**TASK DESCRIPTION:**
Begin the reply with the line containing "Przelicznik stopnie na procenty: Kompleksowy" and end it with the final line of the listing, reproducing every line between exactly and adding nothing.

**INFORMATION SHOWN:**
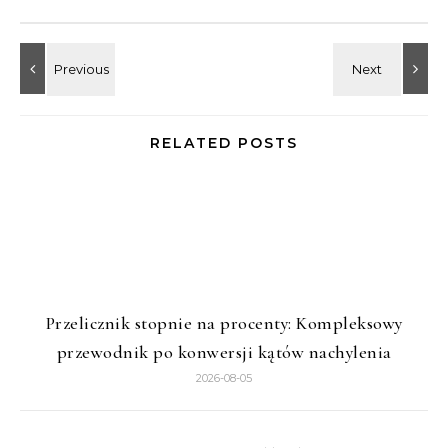
RELATED POSTS
Przelicznik stopnie na procenty: Kompleksowy
przewodnik po konwersji kątów nachylenia
2026-08-05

**TASK RESPONSE:**
Przelicznik stopnie na procenty: Kompleksowy
przewodnik po konwersji kątów nachylenia
2026-08-05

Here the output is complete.